| Exercise details |
From the entries, copy every line that carries the string "삼성전자".
(Data to process begins)
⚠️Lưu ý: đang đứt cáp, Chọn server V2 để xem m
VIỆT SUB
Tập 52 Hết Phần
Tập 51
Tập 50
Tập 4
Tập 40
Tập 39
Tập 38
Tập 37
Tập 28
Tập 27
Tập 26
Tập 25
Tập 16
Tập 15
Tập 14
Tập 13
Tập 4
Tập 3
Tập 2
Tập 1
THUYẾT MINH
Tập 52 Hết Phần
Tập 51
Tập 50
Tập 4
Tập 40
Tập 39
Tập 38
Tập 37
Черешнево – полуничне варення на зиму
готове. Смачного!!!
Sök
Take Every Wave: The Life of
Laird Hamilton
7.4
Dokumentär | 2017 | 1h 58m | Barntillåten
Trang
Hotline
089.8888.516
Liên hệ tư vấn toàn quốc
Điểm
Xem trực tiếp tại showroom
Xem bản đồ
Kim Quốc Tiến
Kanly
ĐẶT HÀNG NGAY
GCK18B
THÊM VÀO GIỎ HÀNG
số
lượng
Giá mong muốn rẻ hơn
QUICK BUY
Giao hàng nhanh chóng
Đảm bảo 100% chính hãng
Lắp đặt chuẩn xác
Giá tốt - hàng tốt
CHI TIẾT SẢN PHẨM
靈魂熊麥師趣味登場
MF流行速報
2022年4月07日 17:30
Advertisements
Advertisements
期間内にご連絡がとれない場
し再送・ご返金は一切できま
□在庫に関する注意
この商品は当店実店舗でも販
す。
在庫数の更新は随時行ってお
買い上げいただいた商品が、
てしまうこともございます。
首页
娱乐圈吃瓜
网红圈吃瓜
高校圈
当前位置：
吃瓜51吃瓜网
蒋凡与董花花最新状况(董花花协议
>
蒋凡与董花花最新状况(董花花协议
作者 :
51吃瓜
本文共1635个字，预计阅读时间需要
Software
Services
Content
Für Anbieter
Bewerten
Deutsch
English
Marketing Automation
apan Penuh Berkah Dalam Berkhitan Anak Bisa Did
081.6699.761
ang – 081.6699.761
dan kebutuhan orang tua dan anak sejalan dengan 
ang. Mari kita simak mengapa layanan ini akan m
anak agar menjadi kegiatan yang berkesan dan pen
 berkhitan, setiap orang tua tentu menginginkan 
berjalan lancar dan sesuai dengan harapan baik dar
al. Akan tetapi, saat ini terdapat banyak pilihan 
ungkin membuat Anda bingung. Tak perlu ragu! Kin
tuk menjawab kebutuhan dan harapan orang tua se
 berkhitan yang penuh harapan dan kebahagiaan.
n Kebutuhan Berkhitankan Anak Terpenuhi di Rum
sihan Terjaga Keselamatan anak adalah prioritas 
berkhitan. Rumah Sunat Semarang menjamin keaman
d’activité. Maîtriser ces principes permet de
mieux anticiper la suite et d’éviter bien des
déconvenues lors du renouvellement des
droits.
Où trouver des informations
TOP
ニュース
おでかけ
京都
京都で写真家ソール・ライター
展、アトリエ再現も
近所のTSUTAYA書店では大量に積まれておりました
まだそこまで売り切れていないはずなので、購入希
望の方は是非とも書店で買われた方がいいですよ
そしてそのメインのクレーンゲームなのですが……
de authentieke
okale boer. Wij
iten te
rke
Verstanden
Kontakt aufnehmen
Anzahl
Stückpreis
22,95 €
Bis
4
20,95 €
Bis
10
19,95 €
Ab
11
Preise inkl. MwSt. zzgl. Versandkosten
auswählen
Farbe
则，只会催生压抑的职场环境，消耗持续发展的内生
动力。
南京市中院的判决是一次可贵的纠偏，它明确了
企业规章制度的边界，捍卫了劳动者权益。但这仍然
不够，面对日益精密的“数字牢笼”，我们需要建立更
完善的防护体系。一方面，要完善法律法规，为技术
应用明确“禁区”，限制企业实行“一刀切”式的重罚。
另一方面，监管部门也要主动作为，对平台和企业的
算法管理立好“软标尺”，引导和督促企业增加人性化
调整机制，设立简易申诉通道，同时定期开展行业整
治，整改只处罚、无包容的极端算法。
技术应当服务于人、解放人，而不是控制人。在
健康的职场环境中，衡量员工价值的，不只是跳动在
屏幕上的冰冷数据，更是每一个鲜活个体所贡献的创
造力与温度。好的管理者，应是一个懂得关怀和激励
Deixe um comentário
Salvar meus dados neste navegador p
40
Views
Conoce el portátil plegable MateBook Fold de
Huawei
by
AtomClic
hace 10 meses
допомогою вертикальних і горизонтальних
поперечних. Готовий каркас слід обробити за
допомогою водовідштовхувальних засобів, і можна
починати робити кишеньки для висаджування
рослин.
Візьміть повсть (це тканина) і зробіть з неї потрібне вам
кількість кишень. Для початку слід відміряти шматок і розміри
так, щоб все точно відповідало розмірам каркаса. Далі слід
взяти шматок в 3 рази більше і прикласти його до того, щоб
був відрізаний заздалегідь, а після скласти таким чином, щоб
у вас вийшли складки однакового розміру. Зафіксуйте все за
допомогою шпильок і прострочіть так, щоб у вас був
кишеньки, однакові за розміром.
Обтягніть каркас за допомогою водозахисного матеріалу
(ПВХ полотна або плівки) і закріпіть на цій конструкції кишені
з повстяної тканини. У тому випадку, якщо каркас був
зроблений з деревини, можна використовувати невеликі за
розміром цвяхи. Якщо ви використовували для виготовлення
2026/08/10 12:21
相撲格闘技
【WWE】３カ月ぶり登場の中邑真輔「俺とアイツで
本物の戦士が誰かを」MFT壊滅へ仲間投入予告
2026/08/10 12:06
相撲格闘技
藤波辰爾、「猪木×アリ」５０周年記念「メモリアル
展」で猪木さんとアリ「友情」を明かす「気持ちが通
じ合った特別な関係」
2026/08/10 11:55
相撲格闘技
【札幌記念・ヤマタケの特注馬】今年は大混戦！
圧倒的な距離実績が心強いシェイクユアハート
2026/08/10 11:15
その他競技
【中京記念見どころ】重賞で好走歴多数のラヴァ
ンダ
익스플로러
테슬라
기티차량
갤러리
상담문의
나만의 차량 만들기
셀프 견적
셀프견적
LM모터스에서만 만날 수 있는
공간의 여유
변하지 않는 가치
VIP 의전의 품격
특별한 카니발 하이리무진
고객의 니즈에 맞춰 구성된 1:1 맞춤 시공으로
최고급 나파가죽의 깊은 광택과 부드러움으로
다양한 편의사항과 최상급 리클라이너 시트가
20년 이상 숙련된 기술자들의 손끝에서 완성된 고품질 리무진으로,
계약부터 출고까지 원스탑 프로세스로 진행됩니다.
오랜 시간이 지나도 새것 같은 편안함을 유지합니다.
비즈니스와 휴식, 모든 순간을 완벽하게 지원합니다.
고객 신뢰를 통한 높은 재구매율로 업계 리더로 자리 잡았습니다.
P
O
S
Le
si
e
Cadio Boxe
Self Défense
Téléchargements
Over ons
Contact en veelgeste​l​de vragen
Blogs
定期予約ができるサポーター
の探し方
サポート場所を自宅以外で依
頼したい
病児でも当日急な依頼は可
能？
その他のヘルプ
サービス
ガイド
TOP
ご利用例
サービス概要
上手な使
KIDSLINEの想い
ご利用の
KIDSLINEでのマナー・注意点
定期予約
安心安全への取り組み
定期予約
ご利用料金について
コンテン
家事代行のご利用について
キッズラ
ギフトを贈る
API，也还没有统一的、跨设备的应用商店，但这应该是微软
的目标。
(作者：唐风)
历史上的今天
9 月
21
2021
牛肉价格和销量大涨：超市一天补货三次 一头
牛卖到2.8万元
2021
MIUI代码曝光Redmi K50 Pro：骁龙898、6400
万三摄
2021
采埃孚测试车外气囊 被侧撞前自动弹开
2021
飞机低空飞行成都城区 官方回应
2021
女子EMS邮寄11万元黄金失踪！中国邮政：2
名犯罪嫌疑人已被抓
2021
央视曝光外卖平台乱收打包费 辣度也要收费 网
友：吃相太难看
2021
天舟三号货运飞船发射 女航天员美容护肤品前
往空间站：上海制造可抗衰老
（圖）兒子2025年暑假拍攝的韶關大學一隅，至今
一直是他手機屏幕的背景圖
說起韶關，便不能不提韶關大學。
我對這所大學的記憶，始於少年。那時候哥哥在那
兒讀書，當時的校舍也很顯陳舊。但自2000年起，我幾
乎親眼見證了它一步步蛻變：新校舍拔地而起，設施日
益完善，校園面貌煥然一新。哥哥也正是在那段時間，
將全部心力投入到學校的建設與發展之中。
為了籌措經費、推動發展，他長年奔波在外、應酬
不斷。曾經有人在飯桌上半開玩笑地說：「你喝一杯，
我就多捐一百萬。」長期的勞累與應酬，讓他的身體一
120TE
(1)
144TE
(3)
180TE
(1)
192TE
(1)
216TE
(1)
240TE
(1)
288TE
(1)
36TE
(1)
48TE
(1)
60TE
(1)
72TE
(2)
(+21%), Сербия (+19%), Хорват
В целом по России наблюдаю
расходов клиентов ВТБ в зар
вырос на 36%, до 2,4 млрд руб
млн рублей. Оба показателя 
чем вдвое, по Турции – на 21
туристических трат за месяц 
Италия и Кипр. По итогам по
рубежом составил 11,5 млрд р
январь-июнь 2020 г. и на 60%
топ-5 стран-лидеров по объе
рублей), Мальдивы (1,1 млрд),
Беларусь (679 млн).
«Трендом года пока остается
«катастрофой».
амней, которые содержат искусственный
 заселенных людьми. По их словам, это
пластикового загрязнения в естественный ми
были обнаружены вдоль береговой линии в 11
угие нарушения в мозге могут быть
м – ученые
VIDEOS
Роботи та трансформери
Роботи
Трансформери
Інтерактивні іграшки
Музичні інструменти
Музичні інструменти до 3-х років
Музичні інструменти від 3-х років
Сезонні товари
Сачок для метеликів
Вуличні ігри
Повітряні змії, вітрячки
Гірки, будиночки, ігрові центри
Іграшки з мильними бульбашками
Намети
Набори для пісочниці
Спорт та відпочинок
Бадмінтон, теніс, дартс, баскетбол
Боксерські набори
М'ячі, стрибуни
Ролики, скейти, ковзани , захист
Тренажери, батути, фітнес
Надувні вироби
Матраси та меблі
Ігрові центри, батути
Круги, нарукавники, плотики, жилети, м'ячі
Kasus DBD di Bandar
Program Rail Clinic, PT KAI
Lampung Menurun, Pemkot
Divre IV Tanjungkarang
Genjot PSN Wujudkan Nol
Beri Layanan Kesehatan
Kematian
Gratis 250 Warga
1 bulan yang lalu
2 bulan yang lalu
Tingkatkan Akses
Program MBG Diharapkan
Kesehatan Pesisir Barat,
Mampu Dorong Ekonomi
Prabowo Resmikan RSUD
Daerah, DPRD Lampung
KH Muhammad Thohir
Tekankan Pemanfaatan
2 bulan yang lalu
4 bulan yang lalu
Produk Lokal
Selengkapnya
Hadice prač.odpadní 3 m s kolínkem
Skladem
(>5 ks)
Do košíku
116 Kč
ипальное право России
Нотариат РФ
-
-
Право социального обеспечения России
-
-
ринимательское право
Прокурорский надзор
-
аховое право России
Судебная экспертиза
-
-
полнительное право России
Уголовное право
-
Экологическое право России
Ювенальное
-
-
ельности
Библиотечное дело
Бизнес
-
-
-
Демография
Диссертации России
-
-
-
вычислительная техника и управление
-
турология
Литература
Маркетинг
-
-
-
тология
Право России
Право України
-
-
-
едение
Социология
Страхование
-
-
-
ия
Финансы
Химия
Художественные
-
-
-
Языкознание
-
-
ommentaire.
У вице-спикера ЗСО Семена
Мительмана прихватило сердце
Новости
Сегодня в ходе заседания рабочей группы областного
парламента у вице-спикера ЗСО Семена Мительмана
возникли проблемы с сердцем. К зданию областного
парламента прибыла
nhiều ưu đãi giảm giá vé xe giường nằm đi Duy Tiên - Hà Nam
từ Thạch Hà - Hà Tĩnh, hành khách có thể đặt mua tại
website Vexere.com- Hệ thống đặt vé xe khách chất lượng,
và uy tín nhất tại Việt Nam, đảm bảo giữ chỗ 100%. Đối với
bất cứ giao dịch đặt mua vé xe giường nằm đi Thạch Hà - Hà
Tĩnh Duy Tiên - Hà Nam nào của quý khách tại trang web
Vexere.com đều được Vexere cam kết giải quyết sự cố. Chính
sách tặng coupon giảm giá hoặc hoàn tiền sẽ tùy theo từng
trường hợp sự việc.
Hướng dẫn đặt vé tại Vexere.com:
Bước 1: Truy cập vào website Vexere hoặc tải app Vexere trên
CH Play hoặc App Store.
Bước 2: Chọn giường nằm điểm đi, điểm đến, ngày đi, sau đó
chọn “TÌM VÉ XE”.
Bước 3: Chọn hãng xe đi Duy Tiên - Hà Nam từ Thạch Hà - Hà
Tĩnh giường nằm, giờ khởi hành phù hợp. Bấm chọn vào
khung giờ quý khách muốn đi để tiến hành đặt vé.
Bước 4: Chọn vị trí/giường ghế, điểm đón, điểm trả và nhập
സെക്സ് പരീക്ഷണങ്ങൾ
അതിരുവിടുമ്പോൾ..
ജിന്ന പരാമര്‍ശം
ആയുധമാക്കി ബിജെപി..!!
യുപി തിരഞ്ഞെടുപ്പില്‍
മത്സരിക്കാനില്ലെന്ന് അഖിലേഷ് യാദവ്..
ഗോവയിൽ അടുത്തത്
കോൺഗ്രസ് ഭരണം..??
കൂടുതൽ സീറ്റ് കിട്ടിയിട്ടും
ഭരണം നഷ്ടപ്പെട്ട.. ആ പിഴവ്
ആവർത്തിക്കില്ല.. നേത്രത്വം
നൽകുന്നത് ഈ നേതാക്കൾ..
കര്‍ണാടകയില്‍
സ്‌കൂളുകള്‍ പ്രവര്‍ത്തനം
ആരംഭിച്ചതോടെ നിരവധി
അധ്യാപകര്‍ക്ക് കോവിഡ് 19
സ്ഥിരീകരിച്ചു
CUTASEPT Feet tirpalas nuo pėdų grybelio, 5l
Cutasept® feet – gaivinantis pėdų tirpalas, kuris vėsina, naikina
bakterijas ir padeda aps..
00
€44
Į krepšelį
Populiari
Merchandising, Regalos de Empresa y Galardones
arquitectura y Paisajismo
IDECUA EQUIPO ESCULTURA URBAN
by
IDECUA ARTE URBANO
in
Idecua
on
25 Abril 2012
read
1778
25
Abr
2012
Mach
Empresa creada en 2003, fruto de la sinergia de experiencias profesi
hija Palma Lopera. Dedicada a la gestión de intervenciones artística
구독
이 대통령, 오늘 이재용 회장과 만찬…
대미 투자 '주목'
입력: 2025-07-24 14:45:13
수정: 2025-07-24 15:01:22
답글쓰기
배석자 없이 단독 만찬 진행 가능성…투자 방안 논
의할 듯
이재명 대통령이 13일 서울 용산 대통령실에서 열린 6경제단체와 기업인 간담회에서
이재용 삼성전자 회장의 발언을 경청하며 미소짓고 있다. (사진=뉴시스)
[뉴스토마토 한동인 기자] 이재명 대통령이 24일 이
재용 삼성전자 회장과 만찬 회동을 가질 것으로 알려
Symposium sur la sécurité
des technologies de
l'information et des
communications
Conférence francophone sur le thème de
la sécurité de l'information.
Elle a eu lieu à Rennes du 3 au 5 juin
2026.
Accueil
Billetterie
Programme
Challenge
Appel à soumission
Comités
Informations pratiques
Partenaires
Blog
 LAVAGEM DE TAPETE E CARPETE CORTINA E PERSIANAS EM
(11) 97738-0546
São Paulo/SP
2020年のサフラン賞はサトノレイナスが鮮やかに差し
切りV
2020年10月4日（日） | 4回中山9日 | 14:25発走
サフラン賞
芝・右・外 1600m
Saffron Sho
(Data to process ends)
| Solved problem |
이재용 삼성전자 회장의 발언을 경청하며 미소짓고 있다. (사진=뉴시스)
재용 삼성전자 회장과 만찬 회동을 가질 것으로 알려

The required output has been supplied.